Que les bavardes bavardent, que les jeunes filles babillent, que les poupées poupexent, oui mais que les écrivaines écrivent, ça non. Les femmes qui écrivent nuisent à la famille. Colette a intitulé l’un de ses romans La Vagabonde. Les écrivaines sont bien souvent des vagabondes du patriarcat. Célibataires, lesbiennes, polyamoureuses, sorcières, excentriques, qui ne font pas bon ménage avec l’autorité masculine. Peut-on écrire un chef-d’oeuvre en changeant des couches ? Le vieil adage latin le dit bien : aut libéri, aut libri, des enfants ou bien des livres.
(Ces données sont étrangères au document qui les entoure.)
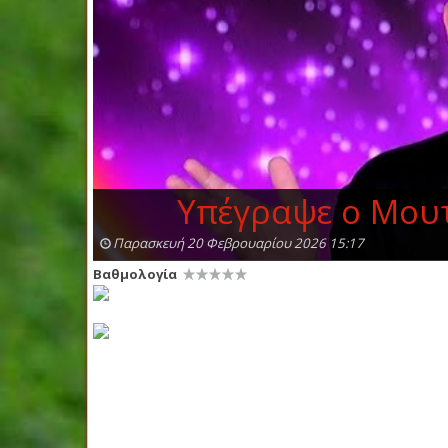
Υπέγραψε ο Μουτσ
Παρασκευή 20 Φεβρουαρίου 2026 15:17
Βαθμολογία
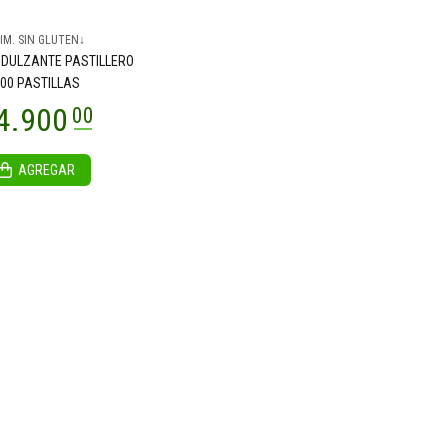
IM. SIN GLUTEN↓
NDULZANTE PASTILLERO
00 PASTILLAS
AGREGAR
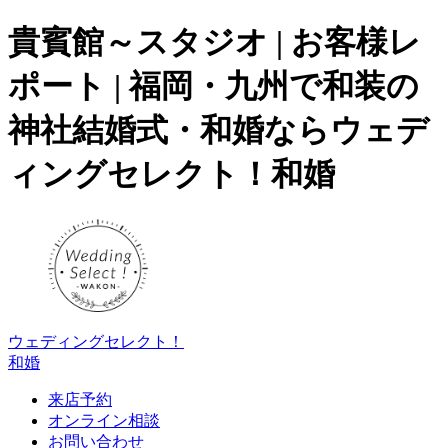
貴賓館～スタジオ | お客様レ
ポート | 福岡・九州で和装の
神社結婚式・和婚ならウェデ
ィングセレクト！和婚
ウェディングセレクト！
和婚
来店予約
オンライン相談
お問い合わせ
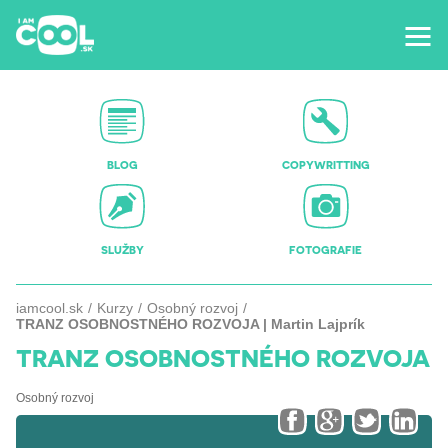
BLOG
COPYWRITTING
SLUŽBY
FOTOGRAFIE
iamcool.sk
Kurzy
Osobný rozvoj
TRANZ OSOBNOSTNÉHO ROZVOJA | Martin Lajprík
TRANZ OSOBNOSTNÉHO ROZVOJA
Osobný rozvoj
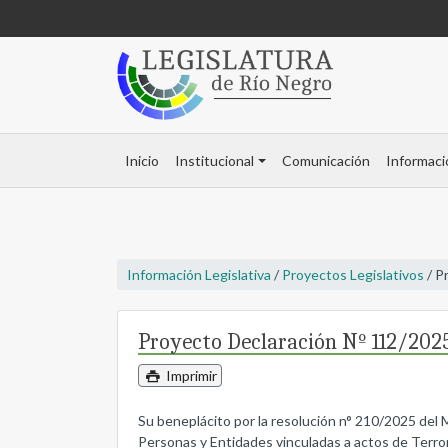
Inicio
Institucional
Comunicación
Informaci
Información Legislativa
/
Proyectos Legislativos
/ P
Proyecto Declaración Nº 112/202
Imprimir
Su beneplácito por la resolución n° 210/2025 del 
Personas y Entidades vinculadas a actos de Terro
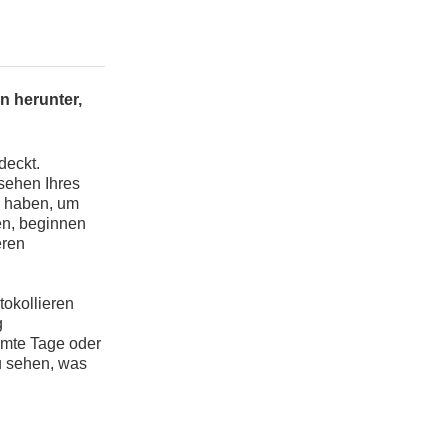
n herunter,
deckt.
sehen Ihres
e haben, um
en, beginnen
eren
tokollieren
g
mmte Tage oder
zu sehen, was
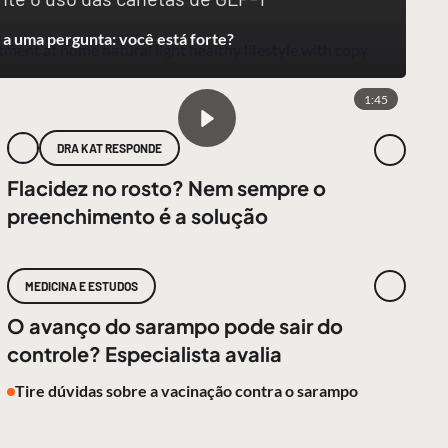
a uma pergunta: você está forte?
1:45
DRA KAT RESPONDE
Flacidez no rosto? Nem sempre o
preenchimento é a solução
MEDICINA E ESTUDOS
O avanço do sarampo pode sair do
controle? Especialista avalia
Tire dúvidas sobre a vacinação contra o sarampo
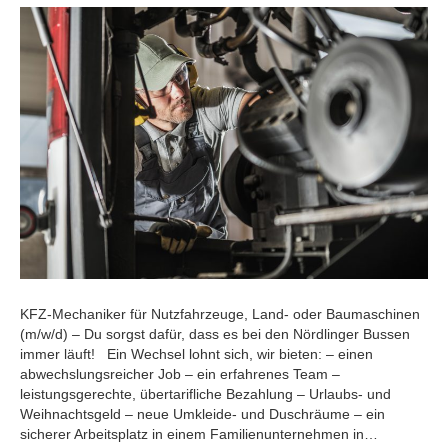
KFZ-Mechaniker für Nutzfahrzeuge, Land- oder Baumaschinen
(m/w/d) – Du sorgst dafür, dass es bei den Nördlinger Bussen
immer läuft! Ein Wechsel lohnt sich, wir bieten: – einen
abwechslungsreicher Job – ein erfahrenes Team –
leistungsgerechte, übertarifliche Bezahlung – Urlaubs- und
Weihnachtsgeld – neue Umkleide- und Duschräume – ein
sicherer Arbeitsplatz in einem Familienunternehmen in…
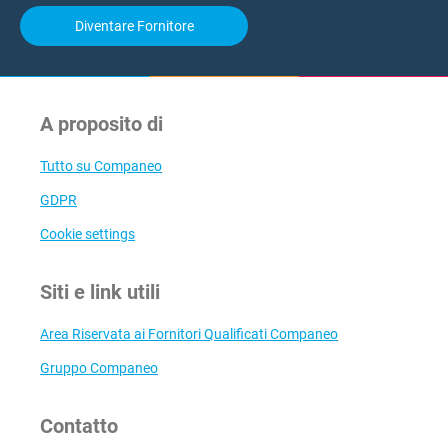
Diventare Fornitore
A proposito di
Tutto su Companeo
GDPR
Cookie settings
Siti e link utili
Area Riservata ai Fornitori Qualificati Companeo
Gruppo Companeo
Contatto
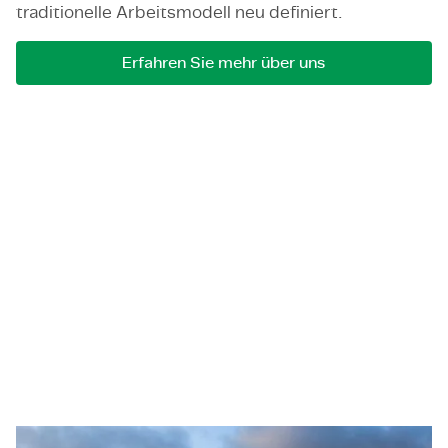
traditionelle Arbeitsmodell neu definiert.
Erfahren Sie mehr über uns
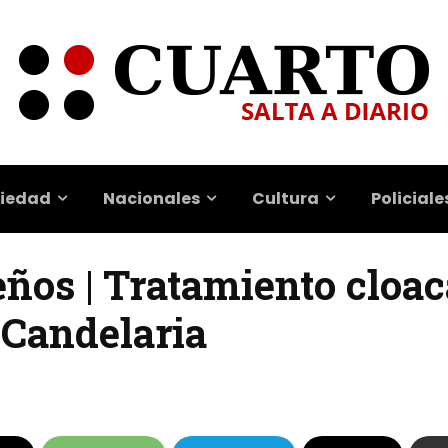
iedad
Nacionales
Cultura
Policiale
ños | Tratamiento cloac
 Candelaria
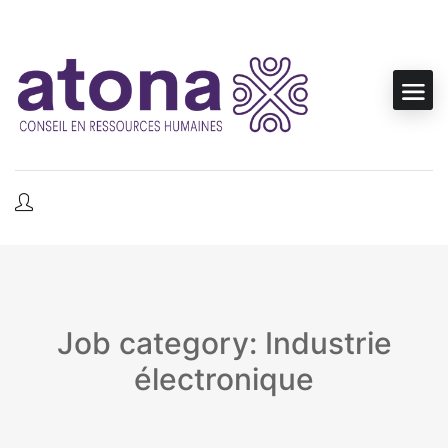
Job category: Industrie
électronique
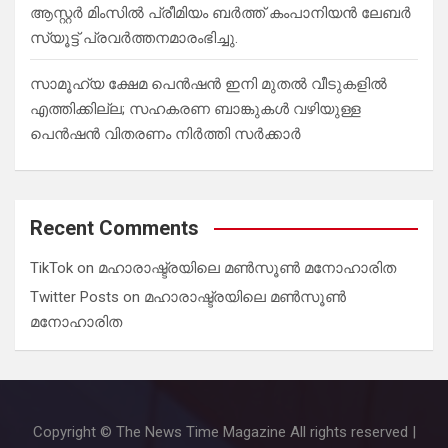
ആസ്റ്റർ മിംസിൽ പ്രീമിയം ബർത്ത് കംപാനിയൻ ലേബർ
സ്യൂട്ട് പ്രവർത്തനമാരംഭിച്ചു.
സാമൂഹ്യ ക്ഷേമ പെൻഷൻ ഇനി മുതൽ വീടുകളിൽ
എത്തിക്കില്ല; സഹകരണ ബാങ്കുകൾ വഴിയുള്ള
പെൻഷൻ വിതരണം നിർത്തി സർക്കാർ
Recent Comments
TikTok
on
മഹാരാഷ്ട്രയിലെ മൺസൂൺ മനോഹാരിത
Twitter Posts
on
മഹാരാഷ്ട്രയിലെ മൺസൂൺ
മനോഹാരിത
Copyright © The News Time Magazine All rights reserved |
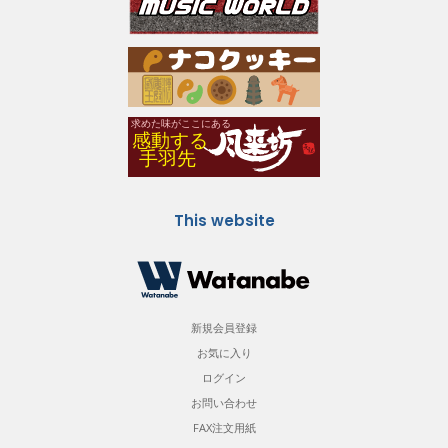
This website
新規会員登録
お気に入り
ログイン
お問い合わせ
FAX注文用紙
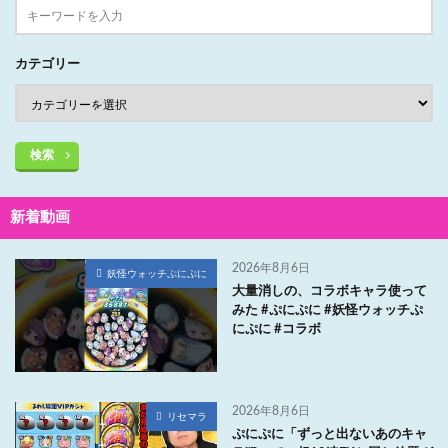
カテゴリー
検索
新着動画
2026年8月6日
妖怪ウォッチぷにぷに
大量消しの、コラボキャラ使って
みた #ぷにぷに #妖怪ウォッチぷ
にぷに #コラボ
2026年8月6日
リセマラ
ぷにぷに「ずっと出ないあのキャ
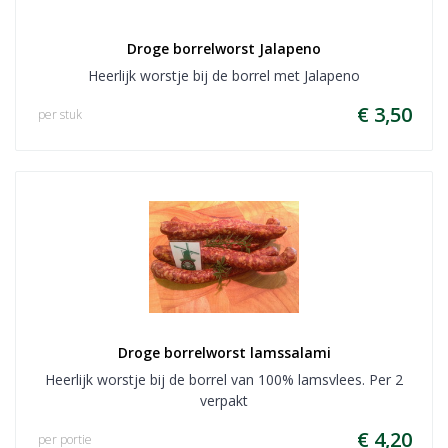
Droge borrelworst Jalapeno
Heerlijk worstje bij de borrel met Jalapeno
€ 3,50
per stuk
Droge borrelworst lamssalami
Heerlijk worstje bij de borrel van 100% lamsvlees. Per 2
verpakt
€ 4,20
per portie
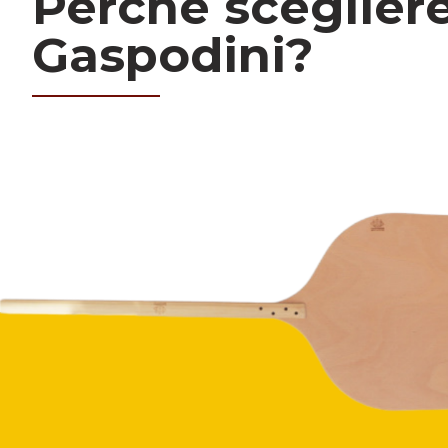
Perchè sceglier
Gaspodini?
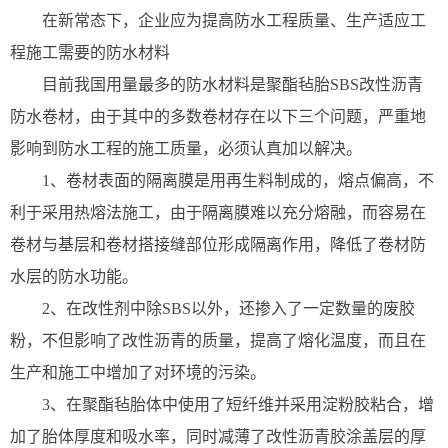
在新常态下，企业应为提高防水工程质量、生产适应工
程施工需要的防水材料
目前我国用量最多的防水材料是聚酯毡胎SBS改性沥青
防水卷材，由于其中的多数卷材存在以下三个问题，严重地
影响到防水工程的施工质量，必须认真加以解决。
1、卷材表面的隔离膜是用再生料制成的，熔点偏高，不
利于采用热熔法施工，由于隔离膜难以充分熔融，而容易在
卷材与基层和卷材搭接缝部位形成隔离作用，降低了卷材防
水层的防水功能。
2、在改性剂中除SBS以外，还掺入了一定数量的废胶
粉，不但影响了改性沥青的质量，提高了熔化温度，而且在
生产和施工中增加了对环境的污染。
3、在聚酯毡胎体中使用了短纤维并采用淀粉胶粘合，增
加了胎体厚度和吸水率，同时减薄了改性沥青胶涂盖层的厚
L’alternative est exclusive et pour la perpétuation de l’espèce, je choisis les enfants contre les livres.

Un homme de lettres est un homme public. Une femme de lettres est une femme publique. L’écriture féminine, souvent écriture de l’intime, puisque les femmes s’épanouissent dans l’univers douillet du foyer, revient à une impudique exhibition de soi qui va à l’encontre des lois de décence et de discrétion du beau sexe. La femme qui écrit est toujours une putain. Que l’on songe à Nelly Arcan, suicidée à 36 ans, après avoir déshabillé son coeur et son corps dans son autofiction Putain.

« Les femmes qui écrivent créent des mondes »

Les femmes qui écrivent sapent les fondements du patriarcat, système où le masculin incarne à la fois le supérieur et l’universel, puisqu’elles démontrent que les hommes ne sont pas intellectuellement supérieurs aux femmes. Les précieuses revendiquaient déjà la virilisisation otoresse. La femme qui écrit détient la autoritasse, l’autorité. Pire, les femmes qui écrivent créent une chambre à elles. Un espace mental qui échappe au patriarcat et où elles peuvent vivre en dehors des règles masculines. Les femmes qui écrivent créent des mondes. La Génèse était jusqu’ici réservée à Dieu le père, et créée à son image.

Les femmes qui écrivent inventent une langue nouvelle qui bouleverse le paradigme masculiniste et sape le patriarcat dans sa source même, le langage qui présuppose et justifie les oppressions comme des données objectives.

Enfin, je voudrais vous parler d’une chose terrible, affligeante, sinistre, de plus en plus fréquente et contagieuse comme un virus. Les femmes qui écrivent sont parfois lues par d’autres femmes. La menace est grande et vous pouvez trembler. Si les femmes qui écrivent et si les femmes qui lisent venaient à s’unir contre le patriarcat, passant du « je » au « nous ». Si autrices et lectrices prenaient conscience de leur sororité et vociféraient comme Les Guérrillères de Monique Wittig, que je cite. Elles disent :  » Je refuse désormais de parler ce langage. Je refuse de marmotter après eux les mots de manque : manque de pénis, manque d’argent, manque de style, manque de nom. Je refuse de prononcer les mots de possession et de non possession. Elles disent : « Si je m’approprie le monde, que ce soit pour m’en déposséder aussitôt, que ce soit pour créer des rapports nouveaux entre moi et le monde. » fin de citation.

Attention, mesdames et messieurs les juré.es, elles l’avouent elles-mêmes : si nous n’arrachons pas la plume aux écrivaines, elles risquent de faire s’écrouler notre monde, merci.